1. Field of Invention
The present invention relates to communications systems and, more particularly, to digital receivers used in digital communication systems.
2. Background
Communication systems use diversity transmission/combining techniques, i.e., transmitting and/or receiving the same signal over multiple propagation channels, to combat environmental effects such as multipath, fading, etc. If the same signal is transmitted by two transmitters or received by two receivers, it can be assumed that the noise in each channel is independent (i.e., there is no correlation between the noise in one channel and the noise in the other channel), whereas there is correlation between the two signals. This information can be used to combine the signals from each channel to achieve an improved overall signal-to-noise ratio.

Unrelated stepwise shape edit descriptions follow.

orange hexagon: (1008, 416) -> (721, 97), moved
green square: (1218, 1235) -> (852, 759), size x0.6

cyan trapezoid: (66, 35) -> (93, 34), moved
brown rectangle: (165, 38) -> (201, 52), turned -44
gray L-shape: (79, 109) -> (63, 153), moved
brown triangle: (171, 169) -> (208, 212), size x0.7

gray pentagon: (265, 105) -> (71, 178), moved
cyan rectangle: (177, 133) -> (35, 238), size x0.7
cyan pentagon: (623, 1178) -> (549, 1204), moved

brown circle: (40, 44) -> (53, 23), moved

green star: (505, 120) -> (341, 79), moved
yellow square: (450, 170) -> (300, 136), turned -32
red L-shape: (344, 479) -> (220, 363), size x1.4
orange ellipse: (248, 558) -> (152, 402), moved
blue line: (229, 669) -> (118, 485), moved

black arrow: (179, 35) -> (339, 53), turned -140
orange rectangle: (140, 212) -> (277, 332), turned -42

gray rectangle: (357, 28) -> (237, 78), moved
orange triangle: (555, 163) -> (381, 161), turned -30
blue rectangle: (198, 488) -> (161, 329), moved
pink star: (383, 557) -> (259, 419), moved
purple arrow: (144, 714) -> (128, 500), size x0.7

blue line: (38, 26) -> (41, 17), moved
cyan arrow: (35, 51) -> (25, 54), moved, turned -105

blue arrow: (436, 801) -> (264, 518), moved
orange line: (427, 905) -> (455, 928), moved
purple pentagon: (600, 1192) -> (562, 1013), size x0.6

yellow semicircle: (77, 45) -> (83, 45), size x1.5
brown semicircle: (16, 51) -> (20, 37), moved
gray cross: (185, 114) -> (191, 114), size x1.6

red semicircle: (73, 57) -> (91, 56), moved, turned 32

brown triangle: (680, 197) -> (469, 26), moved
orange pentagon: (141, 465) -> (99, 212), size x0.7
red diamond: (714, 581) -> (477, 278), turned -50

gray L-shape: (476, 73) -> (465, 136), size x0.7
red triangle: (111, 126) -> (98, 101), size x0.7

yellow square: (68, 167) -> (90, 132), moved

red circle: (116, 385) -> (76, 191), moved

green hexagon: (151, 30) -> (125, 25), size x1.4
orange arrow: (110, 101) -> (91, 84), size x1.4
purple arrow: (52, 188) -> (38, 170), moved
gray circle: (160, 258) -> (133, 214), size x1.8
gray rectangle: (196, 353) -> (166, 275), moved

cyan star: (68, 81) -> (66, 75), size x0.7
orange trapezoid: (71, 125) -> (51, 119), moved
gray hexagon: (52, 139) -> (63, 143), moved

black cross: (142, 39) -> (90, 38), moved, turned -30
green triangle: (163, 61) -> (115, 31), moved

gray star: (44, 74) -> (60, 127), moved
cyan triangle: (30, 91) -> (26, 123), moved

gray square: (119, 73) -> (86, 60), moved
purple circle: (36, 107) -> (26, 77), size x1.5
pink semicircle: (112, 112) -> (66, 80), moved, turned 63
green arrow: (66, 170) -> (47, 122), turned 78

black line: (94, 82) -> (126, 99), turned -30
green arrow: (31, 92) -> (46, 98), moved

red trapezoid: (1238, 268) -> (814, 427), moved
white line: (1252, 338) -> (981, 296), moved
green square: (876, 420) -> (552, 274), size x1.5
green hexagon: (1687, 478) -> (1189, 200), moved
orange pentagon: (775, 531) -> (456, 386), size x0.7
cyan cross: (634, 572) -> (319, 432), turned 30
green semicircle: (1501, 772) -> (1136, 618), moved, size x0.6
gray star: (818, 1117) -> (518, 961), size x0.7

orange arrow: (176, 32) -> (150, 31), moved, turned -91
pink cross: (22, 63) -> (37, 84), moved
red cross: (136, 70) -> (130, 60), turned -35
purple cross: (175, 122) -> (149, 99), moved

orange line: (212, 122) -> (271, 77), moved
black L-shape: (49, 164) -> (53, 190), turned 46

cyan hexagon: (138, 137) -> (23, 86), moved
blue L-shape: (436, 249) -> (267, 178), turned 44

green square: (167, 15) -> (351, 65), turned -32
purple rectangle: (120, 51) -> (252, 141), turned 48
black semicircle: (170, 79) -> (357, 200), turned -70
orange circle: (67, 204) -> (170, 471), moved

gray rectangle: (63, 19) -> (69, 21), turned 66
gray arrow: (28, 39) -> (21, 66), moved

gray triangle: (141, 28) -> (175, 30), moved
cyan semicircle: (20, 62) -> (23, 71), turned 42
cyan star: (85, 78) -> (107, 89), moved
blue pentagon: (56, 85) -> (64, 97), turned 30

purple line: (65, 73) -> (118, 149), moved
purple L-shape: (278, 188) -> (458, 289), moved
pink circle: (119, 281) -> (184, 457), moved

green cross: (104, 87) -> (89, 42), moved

Maximal ratio combining is a diversity combining technique used in receivers to provide improved sensitivity and diversity gain. Signals from each channel are weighted according to their signal-to-noise ratios, using their RMS (root mean squared) signal levels and noise variances, and added together. More specifically, the gain of each channel is made proportional to the RMS signal level and inversely proportional to the mean square noise level in that channel. Existing implementations that employ maximal ratio combining require either that the receiver(s) be in a single physical location or that the receiver(s) be in a known physical location(s) in order to support the signal processing to combine the signals. The known location information is used to synchronize and combine the incoming signals in order to get maximum diversity gain.